Мы взрослели, набираясь подобного опыта, и быстро привыкали к нему. Все наши деньги мы тратили на выпивку и вообще неплохо развлекались».
Джордж
: «Весь район Рипербана и Сан-Паули чем-то напоминал Сохо. Стоило выпить пива, развеселиться и начать гудеть с друзьями, как удержаться было уже невозможно. Мы жили в районе, где было все. Там были места, где собирались лесбиянки, но я там никогда не бывал. Или салоны, где женщины боролись в грязи; а были еще и трансвеститы и так далее. А мы только развлекались, играли рок-н-ролл и иногда шумели. В отличие от баек о нас, серьезные книги придают всему этому слишком большое значение».Пол
: «Каждый вечер в десять часов начинался комендантский час. Немецкие полицейские поднимались на сцену и объявляли: „Двадцать два часа. Всем лицам моложе восемнадцати лет немедленно покинуть клуб! Начинаем Ausweiskontrolle“. Мы так привыкли к таким объявлениям, что в конце концов начали произносить их сами. Наши объявления были шутливыми. Я немного говорил по-немецки — мы с Джорджем учили его в школе. (Все остальные учили французский, а нам преподавали немецкий и испанский.) Это нам очень пригодилось, и мы с легкостью несли со сцены всякую чуть. В конце концов в клубе стали собираться целые толпы, которым мы нравились».Джордж
: «Мы сидели на сцене и ждали, когда все кончится. Полицейские включали свет и приказывали группе прекратить игру, а потом начинали переходить от столика к столику, проверяя документы».Пол
: «Мы называли их гестаповцами — ребят во внушительных немецких мундирах, проверяющих у подростков паспорта. Ничего подобного мы никогда не видели. В Ливерпуле мы могли ходить куда угодно в любое время, лишь бы нас не застукали в пабе, и никто не спрашивал у нас документы. Думаю, это было последствием военного времени».Джордж
: «Прошло два месяца, прежде чем мы наконец поняли, что полицейские говорят: «Всем лицам моложе восемнадцати лет покинуть клуб». Мне было всего семнадцать, я сидел на сцене и нервничал. В конце концов все раскрылось — уж не знаю, как это произошло. У нас не было ни виз, ни разрешения на работу, мне не исполнилось восемнадцати, поэтому на нас начали наезжать, и вот наконец однажды явились полицейские и увели меня.Мне предстояло уехать домой в самый неподходящий момент, когда нам только что предложили работу в другом, более шикарном клубе «Топ Тен» на той же улице. В свободное время мы ходили туда послушать Шеридана и других — тех, кто выступал там. Менеджер переманил нас у Бруно Кошмидера, пару раз мы уже играли там. В том клубе атмосфера была приятной, там была, хорошая аппаратура, зал выглядел гораздо лучше, да и платили там больше.

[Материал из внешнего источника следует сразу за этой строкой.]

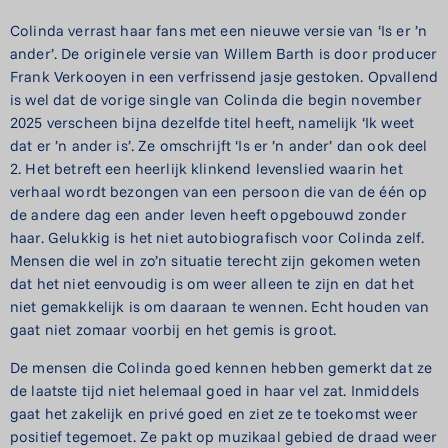
Colinda verrast haar fans met een nieuwe versie van ‘Is er ’n
ander’. De originele versie van Willem Barth is door producer
Frank Verkooyen in een verfrissend jasje gestoken. Opvallend
is wel dat de vorige single van Colinda die begin november
2025 verscheen bijna dezelfde titel heeft, namelijk ‘Ik weet
dat er ’n ander is’. Ze omschrijft ‘Is er ’n ander’ dan ook deel
2. Het betreft een heerlijk klinkend levenslied waarin het
verhaal wordt bezongen van een persoon die van de één op
de andere dag een ander leven heeft opgebouwd zonder
haar. Gelukkig is het niet autobiografisch voor Colinda zelf.
Mensen die wel in zo’n situatie terecht zijn gekomen weten
dat het niet eenvoudig is om weer alleen te zijn en dat het
niet gemakkelijk is om daaraan te wennen. Echt houden van
gaat niet zomaar voorbij en het gemis is groot.
De mensen die Colinda goed kennen hebben gemerkt dat ze
de laatste tijd niet helemaal goed in haar vel zat. Inmiddels
gaat het zakelijk en privé goed en ziet ze te toekomst weer
positief tegemoet. Ze pakt op muzikaal gebied de draad weer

Так мы перешли из «Кайзеркеллера» в «Топ Тен», куда мы давно рвались, и как раз в этот момент меня выслали из города. Я поехал домой, а ребята перебрались в классный клуб.
Астрид и, кажется, Стюарт довезли меня до гамбургского вокзала. Я в одиночку проделал долгий путь в поезде до Голландии. Оттуда я добрался до Англии на корабле. Поездка растянулась на целую вечность, денег у меня было немного, и я молился, чтобы их хватило. Мне пришлось добираться от Харвика до Ливерпул-стрит-стейшн, а затем на такси до Юстона. Там я сел в поезд до Ливерпуля. Как сейчас помню, я вез усилитель, купленный в Гамбурге, старый чемодан, коробки с вещами, бумажные пакеты с одеждой и гитару. Нести все вещи сразу я не мог. Я стоял в коридоре поезда, обложенный багажом со всех сторон, а поезд был набит солдатами, которые без перерыва пили. Наконец я доехал до Ливерпуля и на такси добрался до дома — мне едва хватило денег. Домой я прибыл без гроша. Все, что я заработал, ушло на проезд.
Я вернулся в Англию совсем один, но вскоре выяснилось, что одновременно со мной выслали Пита и Пола, и они опередили меня. Похоже, Бруно не захотел, чтобы «Битлз» покинули его клуб, и, когда там случайно вспыхнул пожар, донес в полицию.
Бруно заявил, что это мы подожгли его кинотеатр. Полицейские арестовали Пита и Пола, несколько часов продержали в участке на Рипербане, а потом отправили самолетом в Англию. Депортировали, в общем. Через несколько дней вернулся и Джон, потому что ему не имело смысла оставаться в Гамбурге, а Стюарт немного задержался, решив остаться у Астрид. Я вздохнул с облегчением; до этого я только и думал, что вся наша группа выступает в Гамбурге, а я торчу в Ливерпуле».